I’ve always believed that generative AI output and training is fundamentally transformative, so it was pleasantly surprising to see two judges arrive at that same conclusion in the Meta and Anthropic cases. Still both rulings raise important issues worth digging into. One is the questionable use of copyrighted material from pirated sources. The other is how courts interpret market displacement as part of the fair use analysis.
It goes without saying, AI companies shouldn’t take copyrighted works from pirate sites. Like, you’re a billion or trillion dollars worth so you can afford to either buy the books digitally or buy second hand copies or even do licensing deals.
That said, the strongest argument against AI, I believe, is around market harm and displacement. AI can create content that may flood certain genres and decrease authors’ income. The judges split on this point.
The Anthropic judge, William Alsup, was unconvinced about market harm, saying:
Authors’ complaint is no different than it would be if they complained that training schoolchildren to write well would result in an explosion of competing works
(JDSupra)
He noted that copyright law wasn’t meant to block authors from competition.
Meta judge, Vince Chhabria, did think the potential for market substitution exists, particularly for niche genres like romance or spy novels (Dr Jim). I think the judge was very much concerned about up and coming writers who might be discouraged due to a flood of AI generated content that competes with them.
To me, this concern about market effects does have merit. It’s clear that LLMs rely on large datasets, including copyrighted content, to write coherent and long prose.
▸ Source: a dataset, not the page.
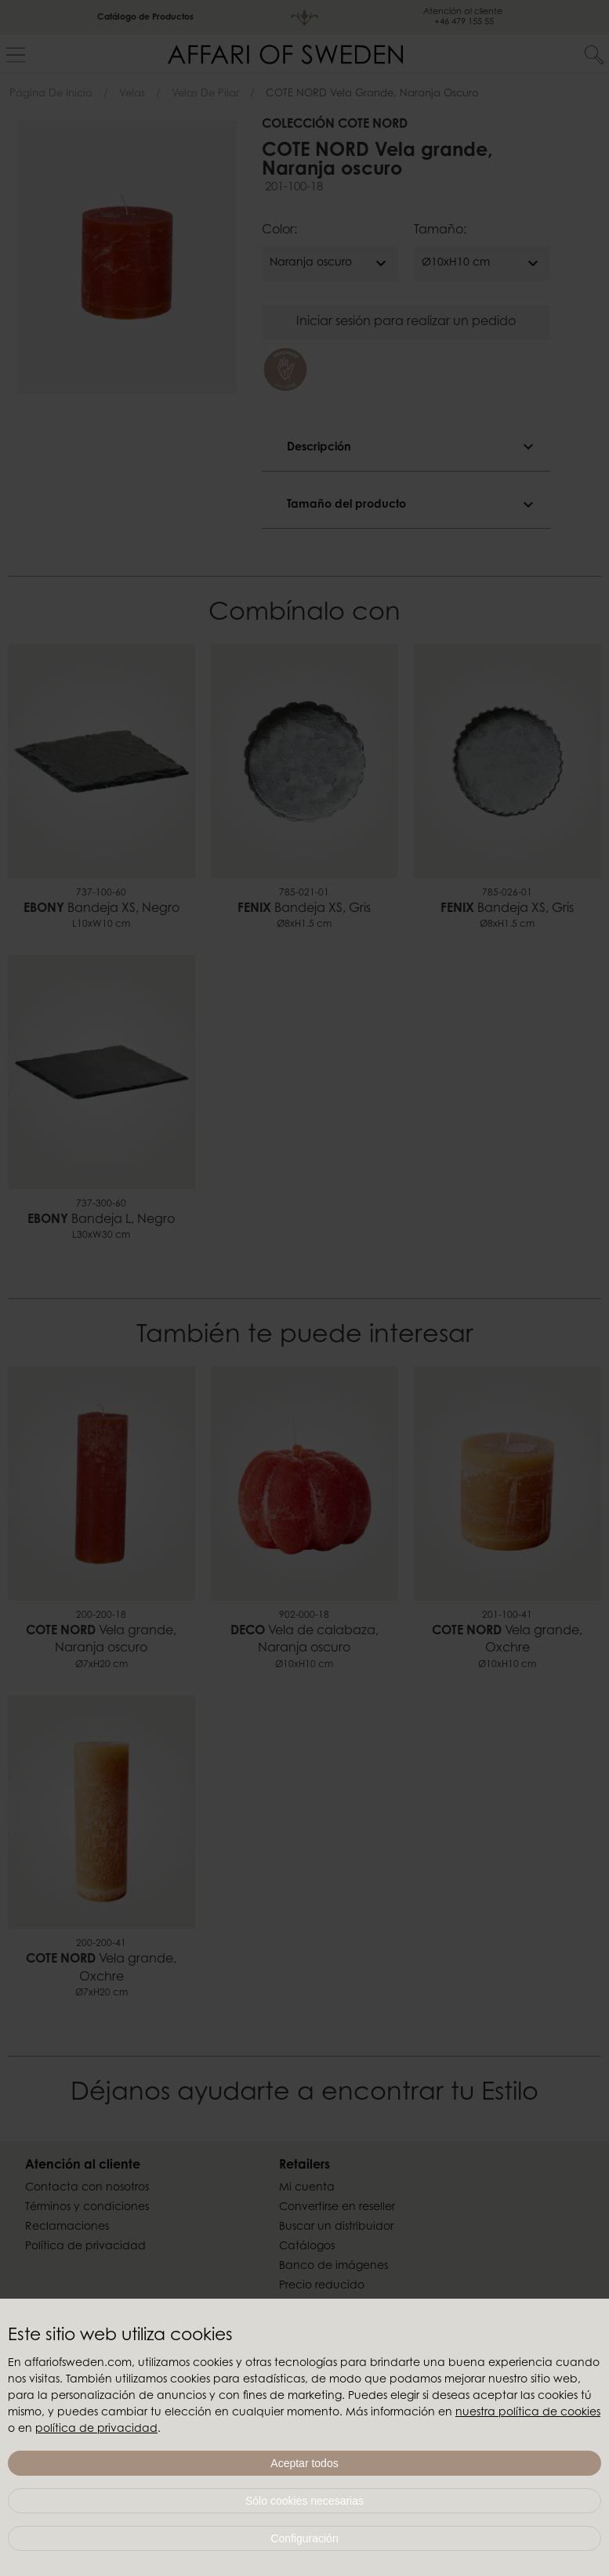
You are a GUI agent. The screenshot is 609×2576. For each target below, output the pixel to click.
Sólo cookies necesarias (304, 2501)
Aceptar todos (304, 2463)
For the Meta judge, the fact that the models used copyrighted materials to make them better and the potential that these models will turn around to compete with the very authors who helped improve these models is concerning.
Crucially, even for Chhabria, market harm has to be proved. It’s not enough for authors to claim harm and expect the courts to accept that. They need to provide evidence.
And that’s where the authors’ cases become tricky. These are famous writers. Fans aren’t likely to switch to AI-generated fiction. Even Chhabria pointed out that a book like Catcher in the Rye isn’t likely to lose market value because of AI.
Maybe indie authors stand a better chance of proving harm. I doubt it. Most indie authors don’t make a living off their writing. If you’re making close to nothing, how do you show market loss? There could be mid-range authors who do make enough to get by but aren’t household names, they are up and coming authors. But again, this would require actual data to prove consumers are choosing AI content over human-written work.
Many will point to Amazon being flooded with AI content. But how many people actually choose AI over humans.
Even if the AI content was free, it means little if no one is reading it. “AI slop” arguments ironically weakens the argument that AI is replacing good authors.
Lastly, both sets of plaintiffs argued harm due to being deprived of potential money from licensing fees had they chosen to work with the AI companies and allow their works into the training data. The judges rejected this line of argument.
Just because an author owns a copyright doesn’t mean they are entitled to licensing fees or every possible market that could exist using their work. Especially since Meta and Anthropic did not create one to one copies of the authors books/works nor thinly veiled knockoffs that could be argued to be infringing on their products.
In other ongoing cases, I have some predictions.
If I was a betting guy, I’d bet in the New York Times v OpenAI, that OpenAI is likely to get a favourable ruling. Nothing is guaranteed of course. I get New York Times wants AI companies to pay some kind of licensing agreement for scraping their website. Then again, just because you’re a copyright holder of something doesn’t mean you’re entitled to all possible markets that arise from your work. Unless the Times can show that ChatGPT is producing word for word copies of their articles or that readers are actively choosing ChatGPT articles over NYT subscriptions, I doubt they’ll succeed.
The Times in its court paper has evidence that ChatGPT is copying verbatim from its articles. But OpenAI disputes this, saying NYT hired someone to hack GPT and even then “It took them tens of thousands of attempts to generate the highly anomalous results”.
Whose telling the truth? Only time will tell.
Then there is Midjourney v Disney. Thoughts and prayers to Midjourney, I wonder what their legal defence is going to be. I’d bet Disney wins here. When Midjourney can block gore or NSFW pictures from being generated but allows copyrighted material to be produced like Darth Vader… then I doubt courts will look kindly at such conduct.
I expect appeals anyway from these decisions. At least for now Meta and Anthropic should be popping champagne at their victory.